Es gibt Stimmen, die sagen: Der Gemeinderat entscheidet, basta. Ich habe aber auch von Bürgerinnen und Bürger schon gehört, dass sie den Gemeinderat wählen, damit der sich über solche Fragen den Kopf zerbrechen darf. Beides stimmt so nicht ganz. In der Gemeindeordnung Baden-Württemberg findet sich im §1, Absatz 3 der Satz: Die verantwortliche Teilnahme an der bürgerschaftlichen Verwaltung der Gemeinde ist Recht und Pflicht des Bürgers. Eine Bürgerin, ein Bürger kann seine Pflicht nicht auf den Gemeinderat übertragen und der Gemeinderat kann auch nicht das Recht des Bürgers an sich ziehen. Natürlich muss man als Einwohnerin oder Einwohner von Talheim nicht über jeden der ca. 100 Tagesordnungspunkte, die pro Jahr in öffentlichen Gemeinderatssitzungen zu diskutieren und zu entscheiden sind, informiert sein. Nach meinem Gefühl (ich habe es nicht gezählt) gibt es aber schon pro Jahr einige Themen, die direkte Auswirkungen auf viele von uns haben oder haben werden. Und das auf Jahrzehnte.
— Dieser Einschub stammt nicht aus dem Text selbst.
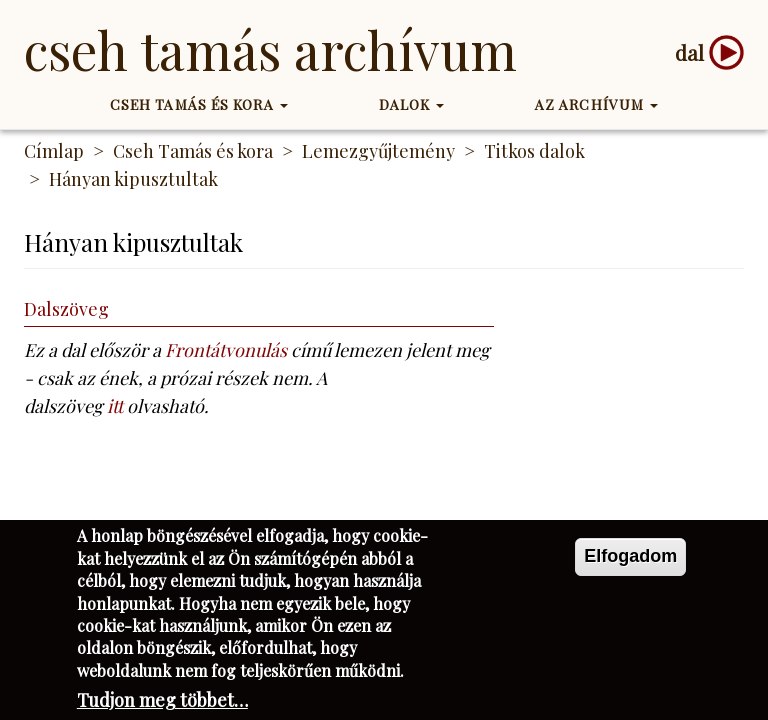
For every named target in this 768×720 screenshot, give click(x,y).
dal (689, 52)
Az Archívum (596, 104)
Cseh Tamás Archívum (270, 49)
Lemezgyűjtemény (378, 151)
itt (115, 406)
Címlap (54, 151)
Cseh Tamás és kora (199, 104)
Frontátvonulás (226, 350)
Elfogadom (630, 561)
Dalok (412, 104)
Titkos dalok (534, 151)
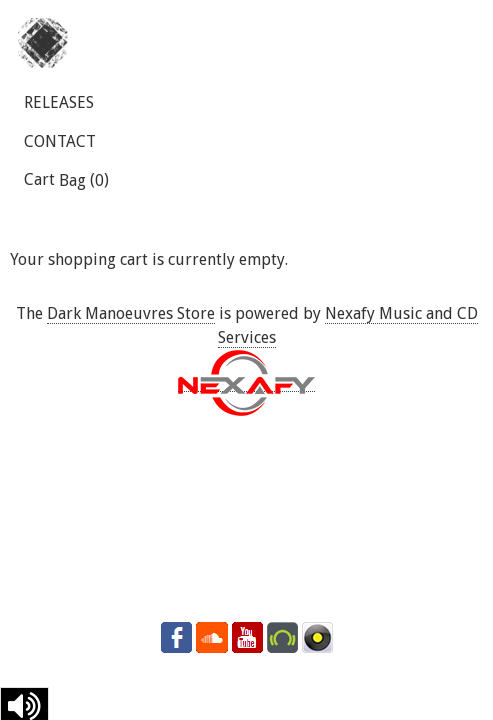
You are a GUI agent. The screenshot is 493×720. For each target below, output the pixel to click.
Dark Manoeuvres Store (131, 313)
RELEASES (59, 102)
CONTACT (60, 141)
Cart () (66, 180)
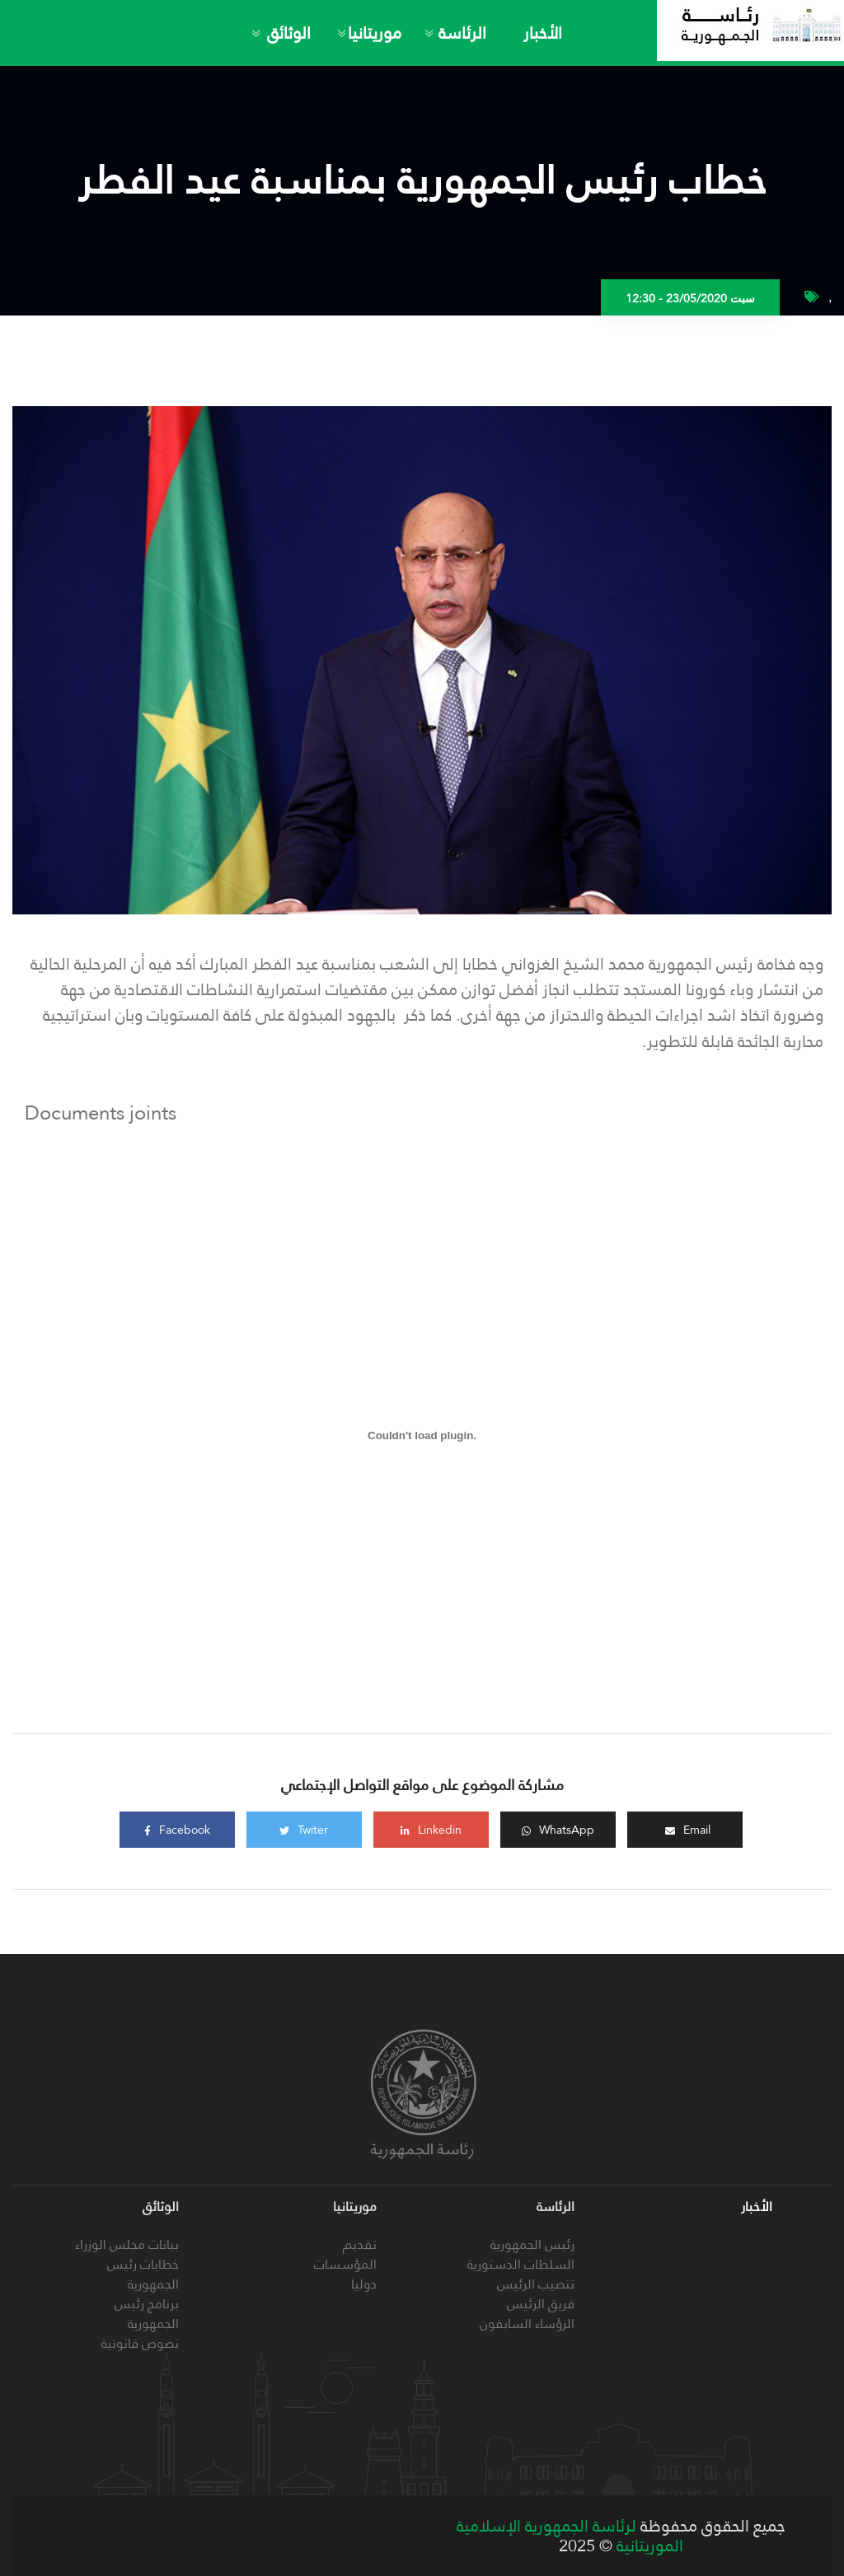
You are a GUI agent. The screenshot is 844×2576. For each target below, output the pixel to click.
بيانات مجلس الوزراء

Wenn es Sie also interessiert, was vor Ihrer Haustüre und noch ein paar Meter weiter passiert, dann nehmen Sie an der Kommunalwahl teil. Für was die BIT e.V. und Ihre Kandidatinnen und Kandidaten stehen, ist vielen von Ihnen bereits bekannt. Aber ein Punkt ist für uns wesentlich: Bürgerbeteiligung. Und zwar genau so, wie es auch die Mütter und Väter der Gemeindeordnung Baden-Württemberg vorgesehen haben. Wir wollen nicht die Gemeindeordnung von Baden-Württemberg ändern, wir möchten, dass sie gelebt wird. Dies wird nicht einfach werden, da werden Widerstände zu überwinden sein. Aber die Keimzelle unserer Demokratie ist die Kommune. Dort haben Sie als Bürgerin und Bürger die größten Möglichkeiten auf die Entscheidungen einzuwirken. Wenn es nicht kommunaler Ebene mit den vielfältigen Einflussmöglichkeiten funktioniert, wie soll es dann erst in der großen Politik funktionieren? Also: Gehen Sie auf jeden Fall zur Wahl und geben Sie Ihre Stimme ab. Behalten Sie im Auge, welche Entscheidungen in Ihrem Talheim anstehen und bringen Sie Ihre Ideen ein. Wir haben nichts dagegen.